### WHAT THIS TASK INVOLVES
Extract every line starting at the line that contains "Nejlevnější (551, 381)" and ending with the final line of the data, inclusive; give only those lines, word for word.

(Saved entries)
----------
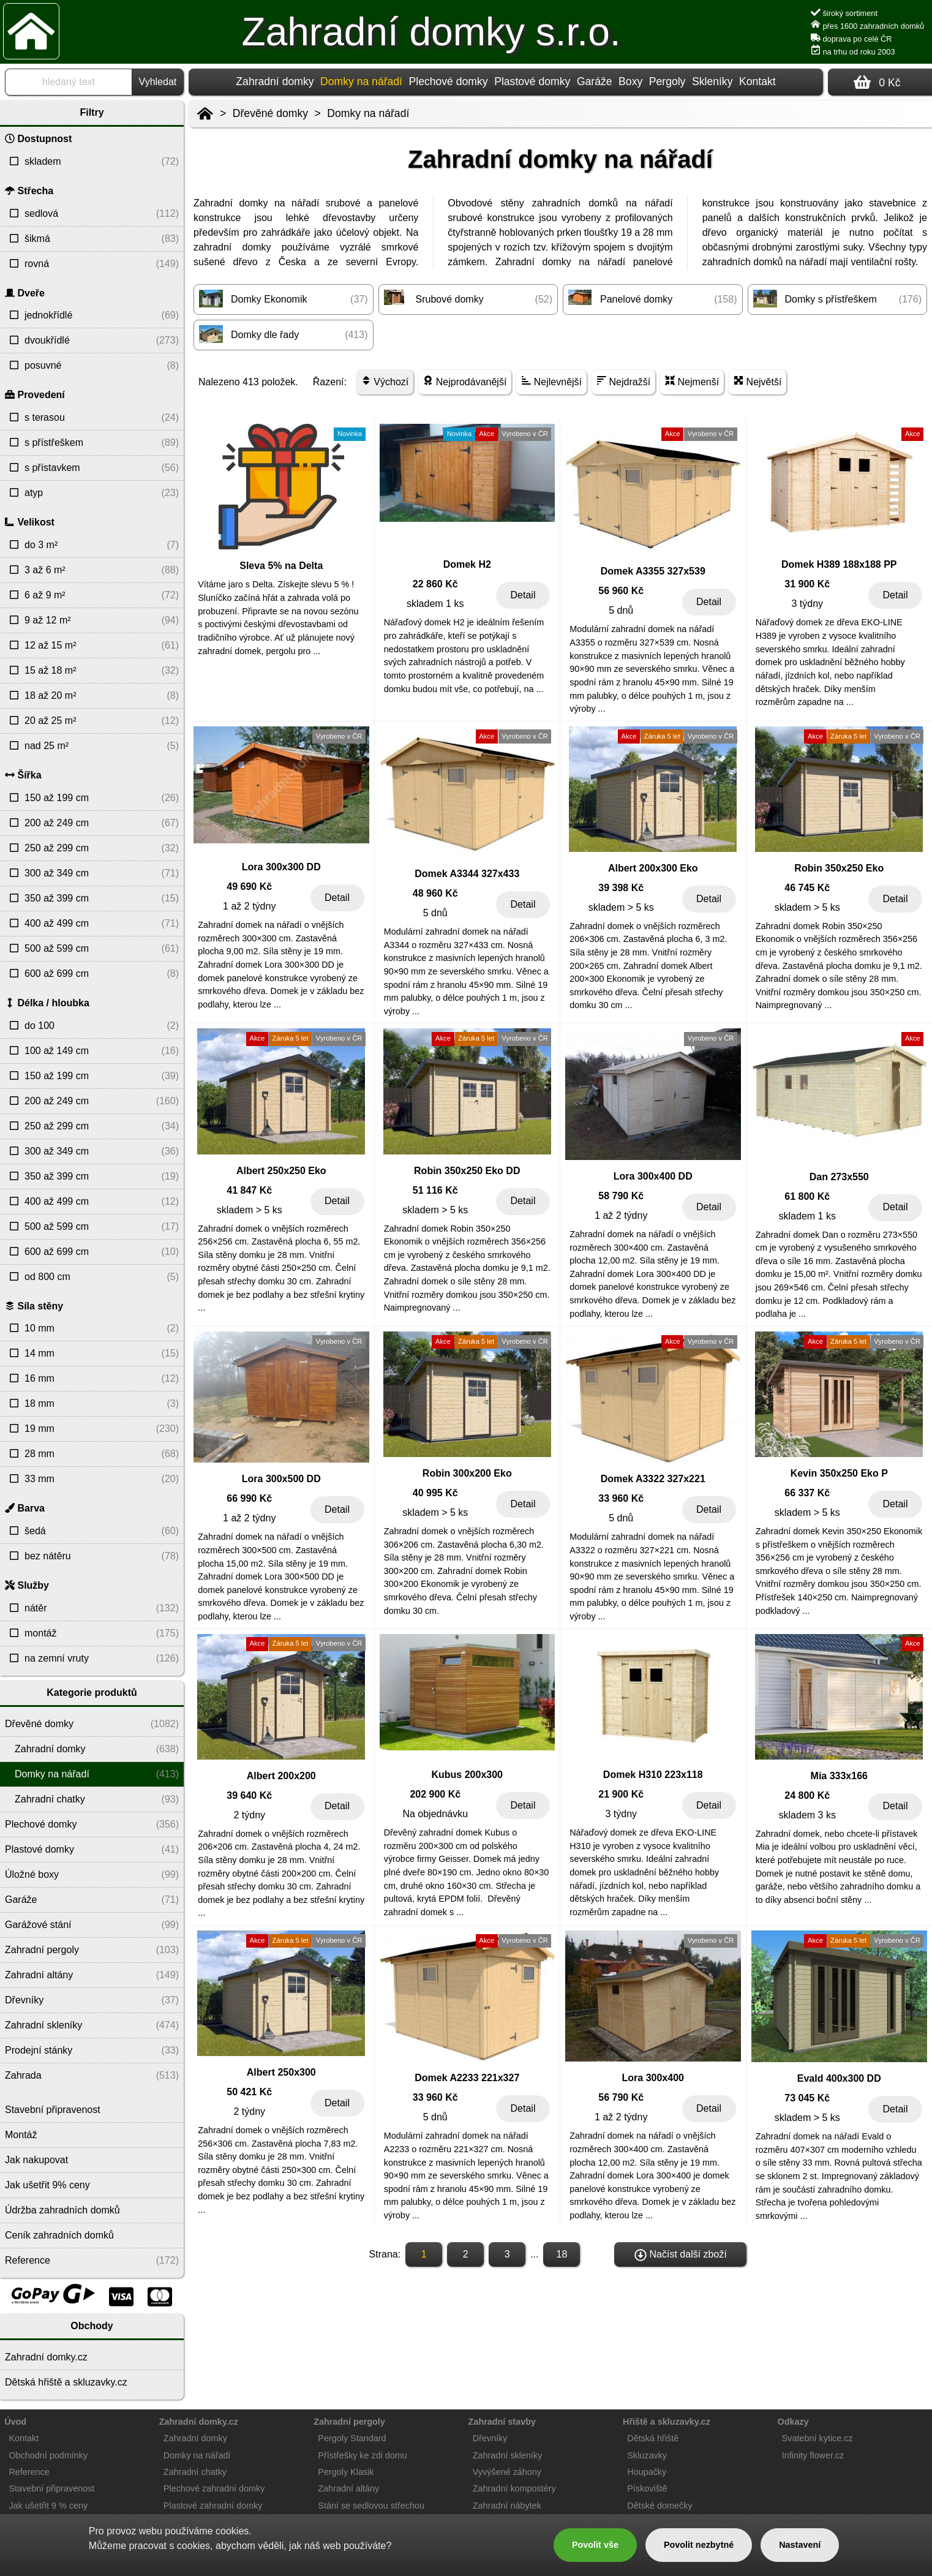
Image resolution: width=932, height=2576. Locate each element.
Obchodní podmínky (48, 2455)
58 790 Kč (621, 1196)
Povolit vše (595, 2545)
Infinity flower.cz (813, 2455)
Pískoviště (647, 2488)
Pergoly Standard (352, 2438)
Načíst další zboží (680, 2255)
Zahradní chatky (195, 2472)
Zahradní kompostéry (514, 2488)
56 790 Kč (621, 2097)
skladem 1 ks (435, 603)
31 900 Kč (807, 584)
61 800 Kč (807, 1196)
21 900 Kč (621, 1794)
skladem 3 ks (807, 1815)
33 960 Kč (621, 1498)
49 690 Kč (249, 886)
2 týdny (249, 1815)
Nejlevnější (551, 381)
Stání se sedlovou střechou (371, 2505)
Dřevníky (490, 2438)
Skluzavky (647, 2455)
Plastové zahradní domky (213, 2505)
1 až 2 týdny (249, 906)
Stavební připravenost (51, 2488)
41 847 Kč (249, 1190)
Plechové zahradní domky (214, 2488)
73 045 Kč (807, 2098)
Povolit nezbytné (699, 2545)
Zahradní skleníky (508, 2455)
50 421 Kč (249, 2092)
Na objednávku (435, 1814)
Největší (757, 381)
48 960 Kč (435, 893)
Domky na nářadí (368, 113)
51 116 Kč (435, 1190)
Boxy (630, 81)
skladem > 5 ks (621, 907)
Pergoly (667, 81)
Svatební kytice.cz (817, 2438)
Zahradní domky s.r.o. (431, 32)
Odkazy (793, 2422)
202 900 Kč (435, 1794)
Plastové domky (532, 81)
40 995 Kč (435, 1493)
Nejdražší (623, 381)
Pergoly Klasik (346, 2472)
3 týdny (807, 603)
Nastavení (800, 2545)
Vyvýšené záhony (507, 2472)
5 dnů (621, 610)
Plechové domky (448, 81)
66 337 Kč (807, 1493)
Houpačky (646, 2472)
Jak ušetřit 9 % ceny (48, 2505)
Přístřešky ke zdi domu (362, 2455)
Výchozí (384, 381)
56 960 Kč (621, 591)
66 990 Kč (249, 1498)
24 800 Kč (807, 1795)
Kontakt (757, 81)
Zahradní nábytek (507, 2505)
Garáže (594, 81)
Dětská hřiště (652, 2438)
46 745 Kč (807, 888)
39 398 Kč (621, 888)
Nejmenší (692, 381)
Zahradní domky (275, 81)
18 (562, 2254)
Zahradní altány (348, 2488)
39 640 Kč (249, 1795)
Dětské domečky (659, 2505)
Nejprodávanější (464, 381)
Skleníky (712, 81)
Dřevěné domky (270, 113)
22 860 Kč (435, 584)
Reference (29, 2472)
----------
### SOLUTION FOR THIS EXERCISE
Nejlevnější (551, 381)
Stání se sedlovou střechou (371, 2505)
Dřevníky (490, 2438)
Skluzavky (647, 2455)
Plastové zahradní domky (213, 2505)
1 až 2 týdny (249, 906)
Stavební připravenost (51, 2488)
41 847 Kč (249, 1190)
Plechové zahradní domky (214, 2488)
73 045 Kč (807, 2098)
Povolit nezbytné (699, 2545)
Zahradní skleníky (508, 2455)
50 421 Kč (249, 2092)
Na objednávku (435, 1814)
Největší (757, 381)
48 960 Kč (435, 893)
Domky na nářadí (368, 113)
51 116 Kč (435, 1190)
Boxy (630, 81)
skladem > 5 ks (621, 907)
Pergoly (667, 81)
Svatební kytice.cz (817, 2438)
Zahradní domky s.r.o. (431, 32)
Odkazy (793, 2422)
202 900 Kč (435, 1794)
Plastové domky (532, 81)
40 995 Kč (435, 1493)
Nejdražší (623, 381)
Pergoly Klasik (346, 2472)
3 týdny (807, 603)
Nastavení (800, 2545)
Vyvýšené záhony (507, 2472)
5 dnů (621, 610)
Plechové domky (448, 81)
66 337 Kč (807, 1493)
Houpačky (646, 2472)
Jak ušetřit 9 % ceny (48, 2505)
Přístřešky ke zdi domu (362, 2455)
Výchozí (384, 381)
56 960 Kč (621, 591)
66 990 Kč (249, 1498)
24 800 Kč (807, 1795)
Kontakt (757, 81)
Zahradní nábytek (507, 2505)
Garáže (594, 81)
Dětská hřiště (652, 2438)
46 745 Kč (807, 888)
39 398 Kč (621, 888)
Nejmenší (692, 381)
Zahradní domky (275, 81)
18 (562, 2254)
Zahradní altány (348, 2488)
39 640 Kč (249, 1795)
Dětské domečky (659, 2505)
Nejprodávanější (464, 381)
Skleníky (712, 81)
Dřevěné domky (270, 113)
22 860 Kč (435, 584)
Reference (29, 2472)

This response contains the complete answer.